LAWTON, OK (KSWO) - Just two days after the public voted "yes" to modernize Oklahoma's liquor laws, liquor stores are taking the matter to court, saying the bill shouldn't have even been on the ballot.
The Retail Liquor Association plans on filing a lawsuit against State Question 792 sometime in the next 30 days that challenges the constitutionality of the bill. 792 will bring cold, strong-point beer and wine sales to gas stations and convenience stores. It passed on Tuesday with 65-percent of the vote.
Two of the big issues that liquor stores are using for their case are who the bill was written by, they believe it was essentially written by big grocery corporations, and that it will completely change how alcohol is sold and distributed.
"It was written by the lobbyists who work for the grocers, primarily Walmart and the convenience stores and so this is like corporate greed on steroids because they wrote everything in for themselves to give them all the advantages and they basically cast us to the side," Owner of Cache Road Liquor JP Richard said.
More than 900,000 people voted in favor of State Question 792 on Tuesday but Richard said that doesn't change the fact that he will fight for what he thinks is right.
"If somebody is upset that I'm trying to defend the status quo then so be it," Richard said. "I'm sorry but I've got 44 years in this business and then for an out of state corporation, who is no friend of Oklahoma, to come in here, into this state and basically takes this product from me and gives me nothing in return. Yea, I'm a little upset about it."

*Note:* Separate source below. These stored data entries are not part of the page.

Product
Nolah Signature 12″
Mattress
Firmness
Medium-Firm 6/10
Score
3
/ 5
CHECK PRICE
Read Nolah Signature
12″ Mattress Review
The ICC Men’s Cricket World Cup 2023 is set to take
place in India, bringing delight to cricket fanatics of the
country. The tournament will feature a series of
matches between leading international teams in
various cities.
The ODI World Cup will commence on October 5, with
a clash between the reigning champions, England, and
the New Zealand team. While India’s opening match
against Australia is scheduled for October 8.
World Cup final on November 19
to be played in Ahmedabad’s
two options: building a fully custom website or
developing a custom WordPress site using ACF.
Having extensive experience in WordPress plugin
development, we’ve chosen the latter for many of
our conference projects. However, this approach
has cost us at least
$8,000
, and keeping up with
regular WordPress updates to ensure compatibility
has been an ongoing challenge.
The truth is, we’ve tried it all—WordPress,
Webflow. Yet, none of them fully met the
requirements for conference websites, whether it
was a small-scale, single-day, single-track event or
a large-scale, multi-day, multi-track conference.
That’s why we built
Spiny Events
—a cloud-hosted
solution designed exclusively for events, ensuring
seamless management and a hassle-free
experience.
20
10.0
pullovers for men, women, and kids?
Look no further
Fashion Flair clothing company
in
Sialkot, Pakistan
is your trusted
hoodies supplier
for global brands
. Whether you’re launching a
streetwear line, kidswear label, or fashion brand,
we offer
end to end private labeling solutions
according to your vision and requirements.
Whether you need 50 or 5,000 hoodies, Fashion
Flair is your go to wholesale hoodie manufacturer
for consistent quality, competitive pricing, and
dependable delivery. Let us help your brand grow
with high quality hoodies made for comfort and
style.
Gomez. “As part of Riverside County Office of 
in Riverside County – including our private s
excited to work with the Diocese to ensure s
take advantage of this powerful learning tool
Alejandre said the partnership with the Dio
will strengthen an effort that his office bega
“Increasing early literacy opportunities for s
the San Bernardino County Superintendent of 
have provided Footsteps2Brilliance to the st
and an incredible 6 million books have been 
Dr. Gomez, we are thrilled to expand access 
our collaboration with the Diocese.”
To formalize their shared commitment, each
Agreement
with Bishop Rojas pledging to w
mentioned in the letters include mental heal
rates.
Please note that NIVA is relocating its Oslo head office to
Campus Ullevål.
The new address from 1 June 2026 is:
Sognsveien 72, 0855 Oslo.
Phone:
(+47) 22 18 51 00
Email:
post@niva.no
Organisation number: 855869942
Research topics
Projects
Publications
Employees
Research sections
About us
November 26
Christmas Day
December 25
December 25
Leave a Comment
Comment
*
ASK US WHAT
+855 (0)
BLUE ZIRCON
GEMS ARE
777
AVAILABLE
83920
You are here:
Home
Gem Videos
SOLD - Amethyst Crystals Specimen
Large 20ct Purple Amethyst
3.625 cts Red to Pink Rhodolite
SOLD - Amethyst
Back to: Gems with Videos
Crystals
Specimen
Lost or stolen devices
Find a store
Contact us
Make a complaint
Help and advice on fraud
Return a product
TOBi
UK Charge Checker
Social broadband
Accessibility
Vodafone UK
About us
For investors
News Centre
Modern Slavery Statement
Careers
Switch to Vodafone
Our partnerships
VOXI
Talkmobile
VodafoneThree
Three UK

In the past, Richard said there were 6 wholesalers that purchased alcohol from big liquor companies. He said they were required to sell to any of the wholesalers who wanted to buy, meaning whenever a liquor store went to buy a product from the wholesaler, they all had the product and the competition kept the price down. In the new system, the big liquor companies will have the opportunity to make an agreement with a wholesaler, making them the exclusive carrier of some products. That means the other 5 wholesalers would not have access to those exclusive products, forcing liquor stores to pay the wholesaler who owns the product whatever they want.
"Why anyone would think the price would stay where it is right now, where it is competitively low compared to any of our surrounding states," Richard said. "It will go up because the guy who owns Jack Daniels will make 22, 23 percent markup instead of 8 or 9."
Richard says they understand the people want alcohol modernization and that they also support it, but they are filing a lawsuit against 792 that they believe is for the good of the state.
"We think the bill is totally unconstitutional and if the judge decides that, then we're ready to renegotiate with one of the authors of this bill to do something that's more sensible and something that's better for the people in this state," Richard said.